» Directions:
Write out all the data again, exactly as shown.

Data to process section start

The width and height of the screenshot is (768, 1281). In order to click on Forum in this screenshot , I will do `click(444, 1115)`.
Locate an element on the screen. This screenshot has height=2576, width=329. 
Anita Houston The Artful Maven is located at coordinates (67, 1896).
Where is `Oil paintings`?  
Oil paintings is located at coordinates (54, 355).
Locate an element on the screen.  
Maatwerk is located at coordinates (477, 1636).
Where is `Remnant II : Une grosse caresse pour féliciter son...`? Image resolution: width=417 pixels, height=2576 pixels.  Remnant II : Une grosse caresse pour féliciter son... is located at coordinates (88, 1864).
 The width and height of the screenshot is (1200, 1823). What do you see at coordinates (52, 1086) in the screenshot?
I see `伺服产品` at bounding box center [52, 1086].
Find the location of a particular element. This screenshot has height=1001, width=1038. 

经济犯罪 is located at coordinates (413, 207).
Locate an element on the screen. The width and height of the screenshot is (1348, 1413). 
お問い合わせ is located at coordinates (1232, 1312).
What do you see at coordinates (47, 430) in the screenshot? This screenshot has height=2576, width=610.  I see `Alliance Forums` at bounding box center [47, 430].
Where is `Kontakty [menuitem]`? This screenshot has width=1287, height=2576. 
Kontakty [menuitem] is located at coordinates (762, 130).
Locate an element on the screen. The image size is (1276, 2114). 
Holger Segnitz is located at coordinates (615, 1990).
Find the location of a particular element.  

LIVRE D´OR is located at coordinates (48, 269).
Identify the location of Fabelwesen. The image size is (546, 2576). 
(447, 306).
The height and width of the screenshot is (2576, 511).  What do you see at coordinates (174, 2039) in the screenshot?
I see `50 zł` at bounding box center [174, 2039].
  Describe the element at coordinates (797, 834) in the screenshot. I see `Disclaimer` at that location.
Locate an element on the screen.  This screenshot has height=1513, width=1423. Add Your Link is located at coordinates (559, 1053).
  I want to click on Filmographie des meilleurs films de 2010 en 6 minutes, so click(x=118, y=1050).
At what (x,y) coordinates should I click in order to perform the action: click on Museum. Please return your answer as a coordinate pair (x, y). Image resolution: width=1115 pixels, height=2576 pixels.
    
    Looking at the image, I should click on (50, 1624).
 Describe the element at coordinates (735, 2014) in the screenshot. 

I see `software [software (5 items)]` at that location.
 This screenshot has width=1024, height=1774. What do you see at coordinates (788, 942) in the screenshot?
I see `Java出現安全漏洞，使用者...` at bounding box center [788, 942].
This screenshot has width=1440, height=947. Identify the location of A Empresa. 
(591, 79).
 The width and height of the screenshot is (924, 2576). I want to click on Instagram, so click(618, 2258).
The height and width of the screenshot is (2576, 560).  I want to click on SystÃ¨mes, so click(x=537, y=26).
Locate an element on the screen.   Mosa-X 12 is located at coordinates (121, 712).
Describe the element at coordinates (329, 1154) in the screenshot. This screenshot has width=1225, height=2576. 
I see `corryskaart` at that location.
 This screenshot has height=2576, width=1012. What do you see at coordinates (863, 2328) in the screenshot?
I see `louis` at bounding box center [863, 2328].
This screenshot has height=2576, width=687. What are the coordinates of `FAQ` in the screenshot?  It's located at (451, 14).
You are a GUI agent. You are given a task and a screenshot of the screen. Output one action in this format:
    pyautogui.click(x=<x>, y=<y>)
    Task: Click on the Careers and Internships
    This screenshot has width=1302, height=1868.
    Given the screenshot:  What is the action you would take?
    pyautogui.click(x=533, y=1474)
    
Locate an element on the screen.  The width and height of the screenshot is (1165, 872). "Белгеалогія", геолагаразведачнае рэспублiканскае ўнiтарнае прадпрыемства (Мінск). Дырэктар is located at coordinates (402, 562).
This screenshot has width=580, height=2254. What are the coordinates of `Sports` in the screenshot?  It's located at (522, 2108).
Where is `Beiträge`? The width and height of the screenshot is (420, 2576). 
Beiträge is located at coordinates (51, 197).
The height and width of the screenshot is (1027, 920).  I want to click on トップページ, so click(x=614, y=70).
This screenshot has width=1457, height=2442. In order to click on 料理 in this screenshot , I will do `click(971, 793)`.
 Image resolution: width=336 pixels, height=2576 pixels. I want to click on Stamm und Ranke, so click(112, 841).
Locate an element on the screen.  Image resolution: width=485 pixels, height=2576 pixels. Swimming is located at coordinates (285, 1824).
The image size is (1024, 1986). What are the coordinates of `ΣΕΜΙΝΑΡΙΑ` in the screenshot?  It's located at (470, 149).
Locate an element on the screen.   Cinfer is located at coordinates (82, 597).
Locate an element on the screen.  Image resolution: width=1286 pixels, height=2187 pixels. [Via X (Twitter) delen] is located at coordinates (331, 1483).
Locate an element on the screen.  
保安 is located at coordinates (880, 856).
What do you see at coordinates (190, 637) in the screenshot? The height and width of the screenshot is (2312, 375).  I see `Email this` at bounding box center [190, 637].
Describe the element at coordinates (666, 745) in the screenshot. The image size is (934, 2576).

Data to process section end

» Solution to this problem:
The width and height of the screenshot is (768, 1281). In order to click on Forum in this screenshot , I will do `click(444, 1115)`.
Locate an element on the screen. This screenshot has height=2576, width=329. 
Anita Houston The Artful Maven is located at coordinates (67, 1896).
Where is `Oil paintings`?  
Oil paintings is located at coordinates (54, 355).
Locate an element on the screen.  
Maatwerk is located at coordinates (477, 1636).
Where is `Remnant II : Une grosse caresse pour féliciter son...`? Image resolution: width=417 pixels, height=2576 pixels.  Remnant II : Une grosse caresse pour féliciter son... is located at coordinates (88, 1864).
 The width and height of the screenshot is (1200, 1823). What do you see at coordinates (52, 1086) in the screenshot?
I see `伺服产品` at bounding box center [52, 1086].
Find the location of a particular element. This screenshot has height=1001, width=1038. 

经济犯罪 is located at coordinates (413, 207).
Locate an element on the screen. The width and height of the screenshot is (1348, 1413). 
お問い合わせ is located at coordinates (1232, 1312).
What do you see at coordinates (47, 430) in the screenshot? This screenshot has height=2576, width=610.  I see `Alliance Forums` at bounding box center [47, 430].
Where is `Kontakty [menuitem]`? This screenshot has width=1287, height=2576. 
Kontakty [menuitem] is located at coordinates (762, 130).
Locate an element on the screen. The image size is (1276, 2114). 
Holger Segnitz is located at coordinates (615, 1990).
Find the location of a particular element.  

LIVRE D´OR is located at coordinates (48, 269).
Identify the location of Fabelwesen. The image size is (546, 2576). 
(447, 306).
The height and width of the screenshot is (2576, 511).  What do you see at coordinates (174, 2039) in the screenshot?
I see `50 zł` at bounding box center [174, 2039].
  Describe the element at coordinates (797, 834) in the screenshot. I see `Disclaimer` at that location.
Locate an element on the screen.  This screenshot has height=1513, width=1423. Add Your Link is located at coordinates (559, 1053).
  I want to click on Filmographie des meilleurs films de 2010 en 6 minutes, so click(x=118, y=1050).
At what (x,y) coordinates should I click in order to perform the action: click on Museum. Please return your answer as a coordinate pair (x, y). Image resolution: width=1115 pixels, height=2576 pixels.
    
    Looking at the image, I should click on (50, 1624).
 Describe the element at coordinates (735, 2014) in the screenshot. 

I see `software [software (5 items)]` at that location.
 This screenshot has width=1024, height=1774. What do you see at coordinates (788, 942) in the screenshot?
I see `Java出現安全漏洞，使用者...` at bounding box center [788, 942].
This screenshot has width=1440, height=947. Identify the location of A Empresa. 
(591, 79).
 The width and height of the screenshot is (924, 2576). I want to click on Instagram, so click(618, 2258).
The height and width of the screenshot is (2576, 560).  I want to click on SystÃ¨mes, so click(x=537, y=26).
Locate an element on the screen.   Mosa-X 12 is located at coordinates (121, 712).
Describe the element at coordinates (329, 1154) in the screenshot. This screenshot has width=1225, height=2576. 
I see `corryskaart` at that location.
 This screenshot has height=2576, width=1012. What do you see at coordinates (863, 2328) in the screenshot?
I see `louis` at bounding box center [863, 2328].
This screenshot has height=2576, width=687. What are the coordinates of `FAQ` in the screenshot?  It's located at (451, 14).
You are a GUI agent. You are given a task and a screenshot of the screen. Output one action in this format:
    pyautogui.click(x=<x>, y=<y>)
    Task: Click on the Careers and Internships
    This screenshot has width=1302, height=1868.
    Given the screenshot:  What is the action you would take?
    pyautogui.click(x=533, y=1474)
    
Locate an element on the screen.  The width and height of the screenshot is (1165, 872). "Белгеалогія", геолагаразведачнае рэспублiканскае ўнiтарнае прадпрыемства (Мінск). Дырэктар is located at coordinates (402, 562).
This screenshot has width=580, height=2254. What are the coordinates of `Sports` in the screenshot?  It's located at (522, 2108).
Where is `Beiträge`? The width and height of the screenshot is (420, 2576). 
Beiträge is located at coordinates (51, 197).
The height and width of the screenshot is (1027, 920).  I want to click on トップページ, so click(x=614, y=70).
This screenshot has width=1457, height=2442. In order to click on 料理 in this screenshot , I will do `click(971, 793)`.
 Image resolution: width=336 pixels, height=2576 pixels. I want to click on Stamm und Ranke, so click(112, 841).
Locate an element on the screen.  Image resolution: width=485 pixels, height=2576 pixels. Swimming is located at coordinates (285, 1824).
The image size is (1024, 1986). What are the coordinates of `ΣΕΜΙΝΑΡΙΑ` in the screenshot?  It's located at (470, 149).
Locate an element on the screen.   Cinfer is located at coordinates (82, 597).
Locate an element on the screen.  Image resolution: width=1286 pixels, height=2187 pixels. [Via X (Twitter) delen] is located at coordinates (331, 1483).
Locate an element on the screen.  
保安 is located at coordinates (880, 856).
What do you see at coordinates (190, 637) in the screenshot? The height and width of the screenshot is (2312, 375).  I see `Email this` at bounding box center [190, 637].
Describe the element at coordinates (666, 745) in the screenshot. The image size is (934, 2576).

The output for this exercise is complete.